- [What to do]
Each line in the material below, starting at the one with "versión de producción" and ending at the one with "видеонаблюдения. Старые запчасти вернем", is to be reproduced exactly; no picture is to be copied.

===== Data provided =====

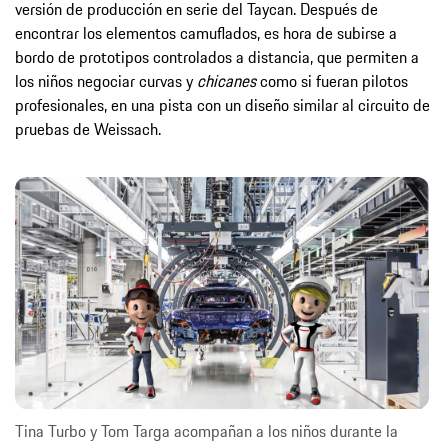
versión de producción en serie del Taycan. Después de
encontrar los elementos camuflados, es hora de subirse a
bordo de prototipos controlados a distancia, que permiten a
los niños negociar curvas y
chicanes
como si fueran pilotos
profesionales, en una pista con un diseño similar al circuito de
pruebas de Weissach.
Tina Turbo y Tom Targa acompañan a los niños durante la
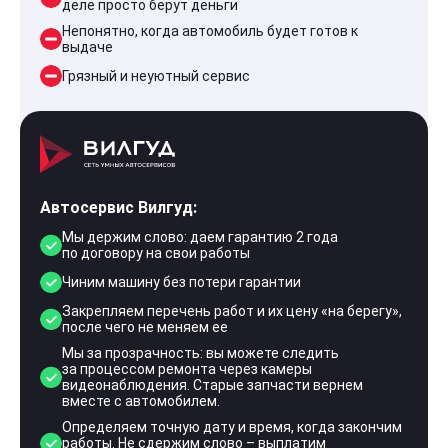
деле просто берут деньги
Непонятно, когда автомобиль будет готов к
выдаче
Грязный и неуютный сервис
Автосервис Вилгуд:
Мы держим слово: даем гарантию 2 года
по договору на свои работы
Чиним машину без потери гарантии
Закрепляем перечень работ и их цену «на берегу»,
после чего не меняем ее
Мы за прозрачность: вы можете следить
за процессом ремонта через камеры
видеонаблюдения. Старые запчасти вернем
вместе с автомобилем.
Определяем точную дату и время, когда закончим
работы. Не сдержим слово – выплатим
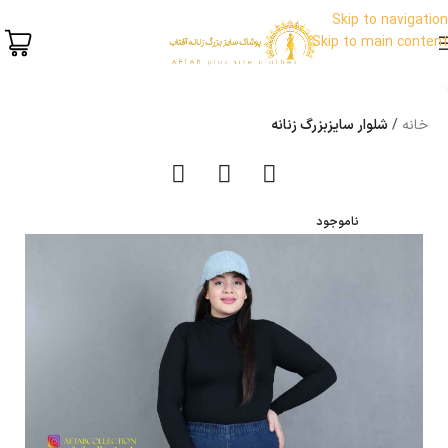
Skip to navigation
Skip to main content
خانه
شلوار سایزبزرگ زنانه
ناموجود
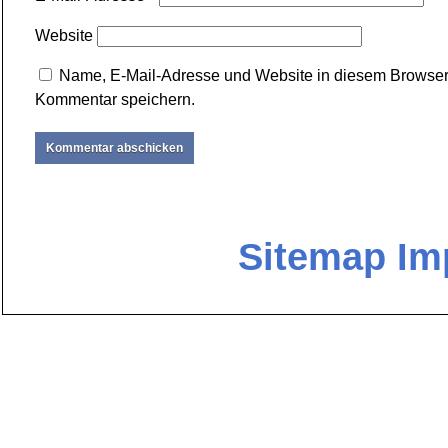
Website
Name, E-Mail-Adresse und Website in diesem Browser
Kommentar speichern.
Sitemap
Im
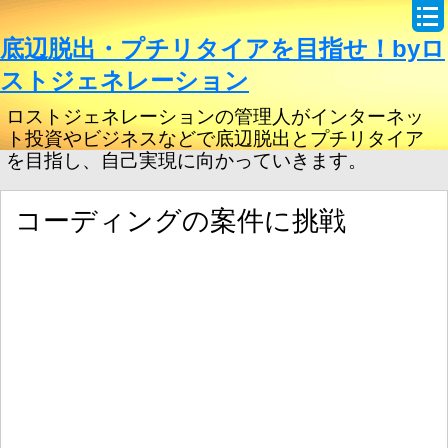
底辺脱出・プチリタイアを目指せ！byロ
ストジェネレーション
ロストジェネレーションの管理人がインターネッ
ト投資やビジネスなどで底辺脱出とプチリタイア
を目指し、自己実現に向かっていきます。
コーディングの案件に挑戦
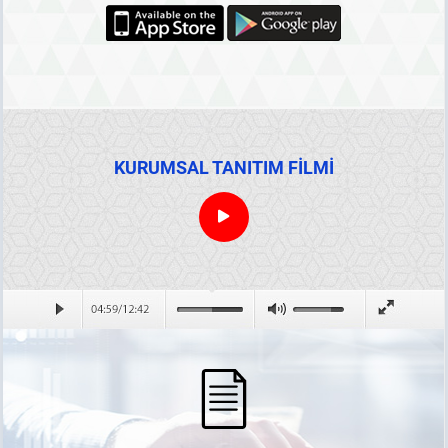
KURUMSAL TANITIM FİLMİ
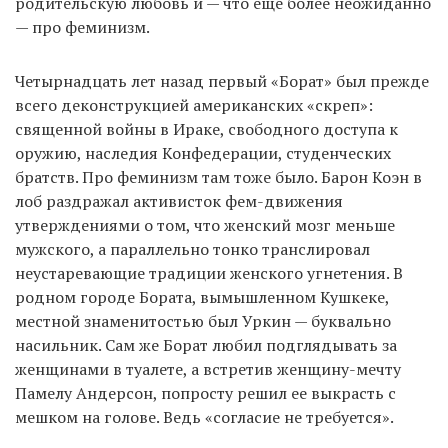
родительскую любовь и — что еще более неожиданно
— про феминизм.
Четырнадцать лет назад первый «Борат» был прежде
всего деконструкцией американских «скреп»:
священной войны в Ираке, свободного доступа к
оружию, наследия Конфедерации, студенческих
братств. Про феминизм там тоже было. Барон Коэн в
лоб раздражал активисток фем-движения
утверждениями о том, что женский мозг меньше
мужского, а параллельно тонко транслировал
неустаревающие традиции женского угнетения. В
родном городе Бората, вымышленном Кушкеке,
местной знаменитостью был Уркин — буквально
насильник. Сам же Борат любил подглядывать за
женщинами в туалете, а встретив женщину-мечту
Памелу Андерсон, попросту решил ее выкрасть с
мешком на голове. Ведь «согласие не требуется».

=====
===== Data provided =====

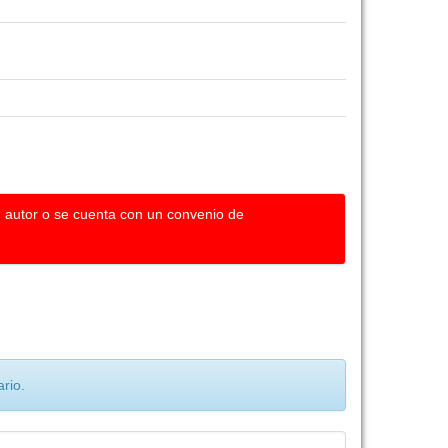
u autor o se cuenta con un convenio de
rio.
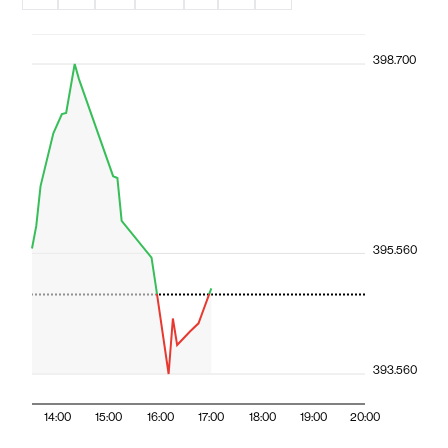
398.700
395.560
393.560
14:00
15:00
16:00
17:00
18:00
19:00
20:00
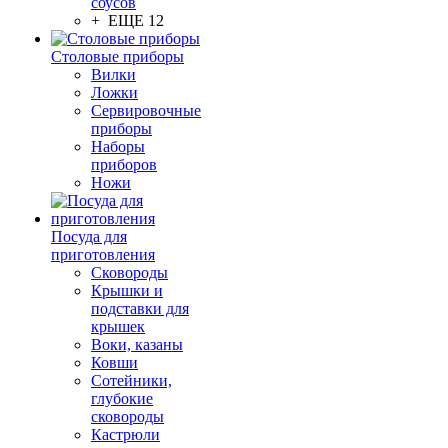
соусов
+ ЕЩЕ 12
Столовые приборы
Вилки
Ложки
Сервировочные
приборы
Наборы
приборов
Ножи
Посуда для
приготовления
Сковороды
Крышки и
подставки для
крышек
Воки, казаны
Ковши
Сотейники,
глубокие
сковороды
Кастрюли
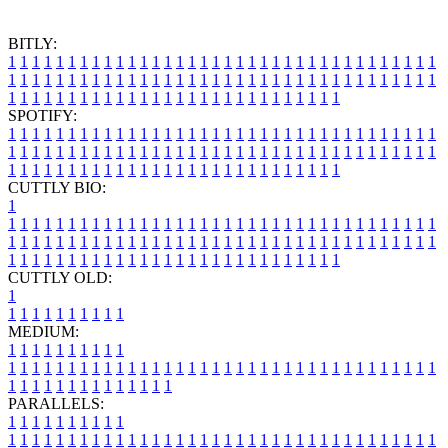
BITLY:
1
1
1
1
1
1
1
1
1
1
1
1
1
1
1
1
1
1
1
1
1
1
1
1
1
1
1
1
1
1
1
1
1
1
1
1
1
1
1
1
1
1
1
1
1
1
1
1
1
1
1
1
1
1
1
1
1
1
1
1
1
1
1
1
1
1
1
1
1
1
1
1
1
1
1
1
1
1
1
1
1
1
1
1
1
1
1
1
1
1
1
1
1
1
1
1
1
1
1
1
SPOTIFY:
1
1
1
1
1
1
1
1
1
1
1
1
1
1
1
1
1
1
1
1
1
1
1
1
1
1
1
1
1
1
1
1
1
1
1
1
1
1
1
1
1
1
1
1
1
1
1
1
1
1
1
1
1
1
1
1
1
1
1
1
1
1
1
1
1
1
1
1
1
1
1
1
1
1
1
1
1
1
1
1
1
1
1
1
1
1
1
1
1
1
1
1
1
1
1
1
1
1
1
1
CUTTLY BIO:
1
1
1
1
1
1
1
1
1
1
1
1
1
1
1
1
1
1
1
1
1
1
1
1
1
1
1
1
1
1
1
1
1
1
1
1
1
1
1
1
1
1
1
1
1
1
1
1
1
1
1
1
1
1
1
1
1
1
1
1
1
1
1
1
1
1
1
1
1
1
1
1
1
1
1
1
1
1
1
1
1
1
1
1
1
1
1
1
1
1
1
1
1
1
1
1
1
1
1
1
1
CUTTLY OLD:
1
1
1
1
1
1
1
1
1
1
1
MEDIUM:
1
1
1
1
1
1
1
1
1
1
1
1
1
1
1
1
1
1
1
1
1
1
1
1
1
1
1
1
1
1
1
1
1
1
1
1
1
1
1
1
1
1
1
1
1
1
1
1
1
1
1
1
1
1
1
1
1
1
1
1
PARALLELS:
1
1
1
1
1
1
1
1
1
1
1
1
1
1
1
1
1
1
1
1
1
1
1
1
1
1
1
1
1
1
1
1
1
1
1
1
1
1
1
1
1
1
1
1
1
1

=====
===== Data provided =====

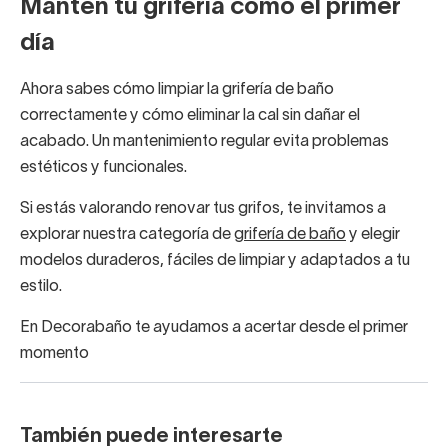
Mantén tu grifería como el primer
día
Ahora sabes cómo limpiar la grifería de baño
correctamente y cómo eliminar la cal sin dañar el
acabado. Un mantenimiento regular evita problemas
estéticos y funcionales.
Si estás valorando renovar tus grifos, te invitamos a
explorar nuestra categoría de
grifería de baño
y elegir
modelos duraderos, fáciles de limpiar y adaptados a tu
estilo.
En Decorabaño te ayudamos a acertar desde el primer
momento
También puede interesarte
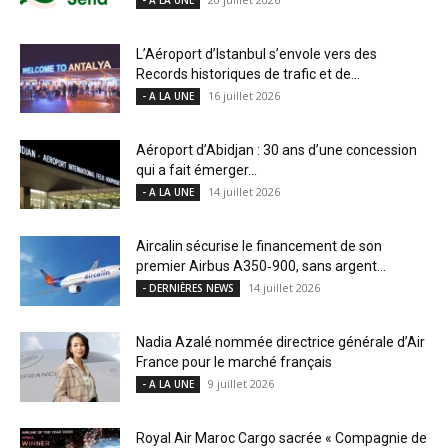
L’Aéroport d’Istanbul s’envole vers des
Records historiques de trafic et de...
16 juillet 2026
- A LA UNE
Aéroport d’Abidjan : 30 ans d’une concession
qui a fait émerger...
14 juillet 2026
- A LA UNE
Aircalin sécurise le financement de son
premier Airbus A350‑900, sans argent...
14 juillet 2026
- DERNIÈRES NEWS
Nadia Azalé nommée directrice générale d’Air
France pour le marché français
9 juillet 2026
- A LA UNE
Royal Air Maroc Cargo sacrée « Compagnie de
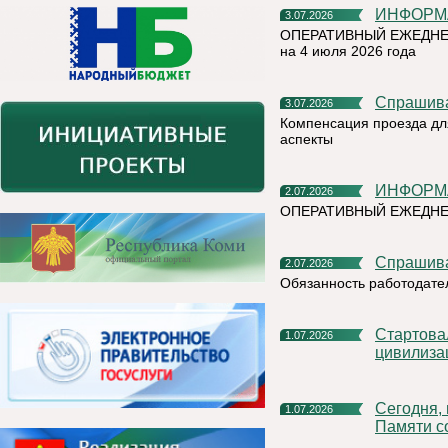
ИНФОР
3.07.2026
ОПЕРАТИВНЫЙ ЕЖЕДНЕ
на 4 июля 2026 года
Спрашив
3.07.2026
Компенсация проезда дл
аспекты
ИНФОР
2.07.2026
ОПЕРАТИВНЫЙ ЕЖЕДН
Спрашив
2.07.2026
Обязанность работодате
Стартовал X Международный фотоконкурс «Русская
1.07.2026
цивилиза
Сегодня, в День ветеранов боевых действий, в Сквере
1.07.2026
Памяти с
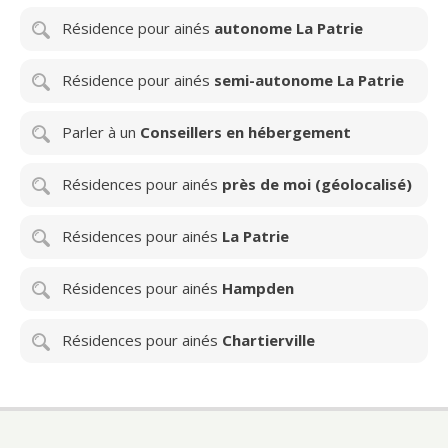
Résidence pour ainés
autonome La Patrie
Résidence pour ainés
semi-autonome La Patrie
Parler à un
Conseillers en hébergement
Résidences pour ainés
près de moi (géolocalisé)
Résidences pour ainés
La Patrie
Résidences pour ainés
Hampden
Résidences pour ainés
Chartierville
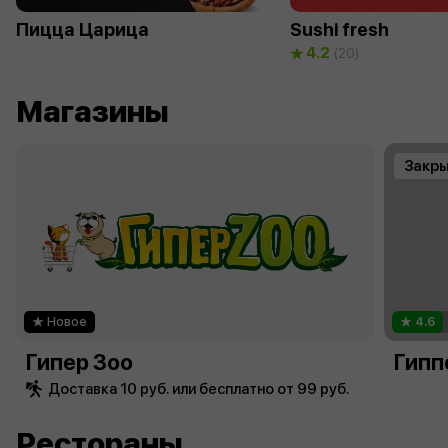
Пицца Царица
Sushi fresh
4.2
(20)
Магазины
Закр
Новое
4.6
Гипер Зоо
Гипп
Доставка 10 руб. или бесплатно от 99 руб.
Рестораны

=====

- [Task output]
versión de producción en serie del Taycan. Después de
encontrar los elementos camuflados, es hora de subirse a
bordo de prototipos controlados a distancia, que permiten a
los niños negociar curvas y
chicanes
como si fueran pilotos
profesionales, en una pista con un diseño similar al circuito de
pruebas de Weissach.
Tina Turbo y Tom Targa acompañan a los niños durante la
деле просто берут деньги
Непонятно, когда автомобиль будет готов к
выдаче
Грязный и неуютный сервис
Автосервис Вилгуд:
Мы держим слово: даем гарантию 2 года
по договору на свои работы
Чиним машину без потери гарантии
Закрепляем перечень работ и их цену «на берегу»,
после чего не меняем ее
Мы за прозрачность: вы можете следить
за процессом ремонта через камеры
видеонаблюдения. Старые запчасти вернем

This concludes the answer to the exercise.